Press X to Not Die

Press X to Not Die is first-person FMV in the key of stupid. That’s its basic draw: Laugh at how stupid it is, and, by extension, how stupid FMV games in general are. The FMV genre is a thing of the 1990s, after all, apart from a few modern revivals like Her Story (which, significantly, imitates the look and feel of a 90s operating system). And 20 years is about how long it takes for things that were originally regarded as merely bad to become appreciated as enjoyably bad.

It gets the low-budget schlock aesthetic pretty much right, with its bad acting and unconvincing violence. At one point it teases a possible shower scene (without following through), and all I could think of was a similar moment in the 1993 FMV game Critical Path. The interactivity seemed a bit off the mark, though. There are two forms of interaction in the game: choosing dialogue from a menu (which provides a certain amount of branching), and QTEs of various sorts, including randomized button presses and rapid button-mashing. I can’t think of any actual 90s FMV game that worked like this; rather, it’s a combination that I personally associate very strongly with certain more modern games that arguably might as well be FMV. So, I could believe there’s a sly wink there, if I thought the game had any interest in subtlety.

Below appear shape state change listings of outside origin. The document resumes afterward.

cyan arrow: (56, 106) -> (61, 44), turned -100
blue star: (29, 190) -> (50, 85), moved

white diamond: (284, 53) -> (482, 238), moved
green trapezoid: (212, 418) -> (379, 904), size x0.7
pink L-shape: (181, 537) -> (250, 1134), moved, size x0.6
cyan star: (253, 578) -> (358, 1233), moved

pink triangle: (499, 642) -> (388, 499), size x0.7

The premise is that nearly everyone just starts attacking each other in the streets for no apparent reason, with only a few people unaffected, such as the protagonist and his girlfriend. In other words, it’s basically a zombie apocalypse scenario, except that they didn’t even splurge on zombie makeup. Now, to spoil the plot — and here things get really stupid — it ultimately turns out that the common factor linking the survivors is that they’re all gamers. The QTEs you’ve been performing throughout the game are part of an experimental system that’s supposed to render people capable of performing complex tasks “with the ease of pressing a button”. But only people who play videogames are capable of thinking like that. Anyone else goes mad trying.

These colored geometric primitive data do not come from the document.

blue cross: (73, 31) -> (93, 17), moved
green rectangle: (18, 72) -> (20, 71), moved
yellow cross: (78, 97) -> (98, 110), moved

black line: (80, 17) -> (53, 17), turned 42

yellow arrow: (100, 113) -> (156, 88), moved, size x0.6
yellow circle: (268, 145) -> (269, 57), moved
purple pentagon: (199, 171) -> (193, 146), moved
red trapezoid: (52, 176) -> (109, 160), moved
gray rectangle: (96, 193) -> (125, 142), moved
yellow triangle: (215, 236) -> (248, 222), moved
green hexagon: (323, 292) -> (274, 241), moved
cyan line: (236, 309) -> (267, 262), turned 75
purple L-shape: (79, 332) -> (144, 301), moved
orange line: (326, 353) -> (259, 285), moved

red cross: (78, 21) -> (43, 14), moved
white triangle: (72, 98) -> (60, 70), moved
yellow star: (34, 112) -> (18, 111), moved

This leads to a cringeworthy but weirdly self-defeating moment. When this revelation comes along, the player character turns to his girlfriend and says, with surprise in his voice, “You’re a gamer?”, and in reply, she shrugs and says “Angry Birds”. Now, my first reaction to this was that the game was displaying the unfortunate sexist attitudes that infest geekdom: that it’s surprising when a woman likes games, and also that women only play casual games, which don’t really count. But when you think about it, the fact that she’s immune to the insanity shows that she really is a gamer, in an objectively confirmable sense. Casual games do count in this world. They may even count more. The girlfriend character uses her personal QTEs to do things like hack through electronic locks, while the player gets things like a button-mash to climb over a fence that has a perfectly serviceable gate in it.